She would visit the doctor and be helped by nurses and doctors of all ethnicities, but she was rarely assisted by any Indigenous people.
“I noticed that I never had an Indigenous nurse who I could go to, and who I felt comfortable with— someone who had the same background as me,” McGillivary said.
“I felt intimidated to be in a health-care setting where there were no other Indigenous people. I was the brown girl. I stood out.”
McGillivary is a now a third-year student in the University of Saskatchewan’s College of Nursing, vice-president of the Indigenous Students Council, and a proud example of how far the college has come in making Indigenous recruitment and retention a priority.
In the last few years, the U of S has seen an increase in enrolment and retention of Aboriginal students across the board, particularly in its nursing program. As of the 2016-17 academic year, the College of Nursing features 17.7 per cent of its students self-declared as Indigenous, and has a retention rate of 93 per cent for those who are already enrolled.
These kinds of statistics came as a welcome surprise for nursing administration. When the program moved away from direct-entry in 2012, there was worry that the new model would be less appealing for at least some Aboriginal students.
“There was some concern that we would lose Aboriginal students without direct-entry, because there can often be risk aversion in terms of taking an extra year or two of school and not knowing they’re going to get into nursing,” said Heather Exner-Pirot, strategist for outreach and Indigenous engage- ment with the College of Nursing. “It’s turned out that our numbers have actually grown.”
Despite initial concerns, the shift away from direct-entry has actually worked to increase retention rates.

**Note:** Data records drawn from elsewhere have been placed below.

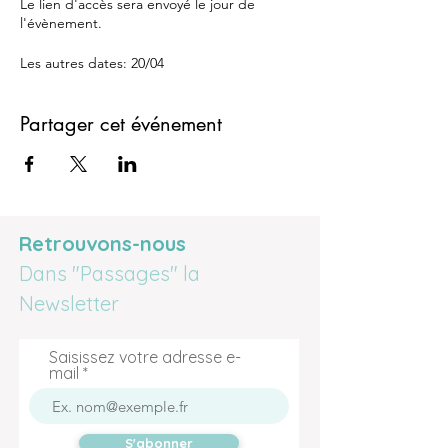
Le lien d'accès sera envoyé le jour de
l'évènement.
Les autres dates: 20/04
Partager cet événement
Retrouvons-nous
Dans "Passages" la
Newsletter
Saisissez votre adresse e-
mail
S'abonner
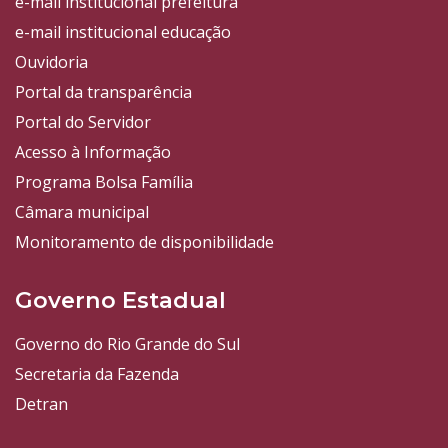
e-mail institucional prefeitura
e-mail institucional educação
Ouvidoria
Portal da transparência
Portal do Servidor
Acesso à Informação
Programa Bolsa Família
Câmara municipal
Monitoramento de disponibilidade
Governo Estadual
Governo do Rio Grande do Sul
Secretaria da Fazenda
Detran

The goal, Exner-Pirot said, was that time in arts and science classes would give students the academic background and study skills needed to succeed in an intensive, science- heavy program such as nursing.
But entry re-structuring is only one change that has helped bring in more Indigenous students, and inspire them to stay with their studies year after year.
Exner-Pirot pointed to distributed sites—which allow students to learn the same nursing program they would cover in Saskatoon on U of S campuses located in communities such as Prince Albert, La Ronge and even small municipalities like Île-à-la-Crosse—as a huge step the college took toward making education more accessible.
“The students that are coming to these distributed sites aren’t the ones who are going to move across the province to come to school,” she said. “These are the ones who have family obligations, they’re often mature students, many of them are parents themselves, and so they probably wouldn’t have moved away from all those commitments for their education to begin with.
“Île-à-la-Crosse is a community of about 1,800 people, and you can do an entire U of S nursing degree right there in the town.”
Other supports, such as bursaries for science and math, as well as the U of S Community of Aboriginal Nurses—which directly promotes recruitment in First Nations groups—likewise encourage Aboriginal students to hone skills they’ll need for nursing prior to stepping on campus.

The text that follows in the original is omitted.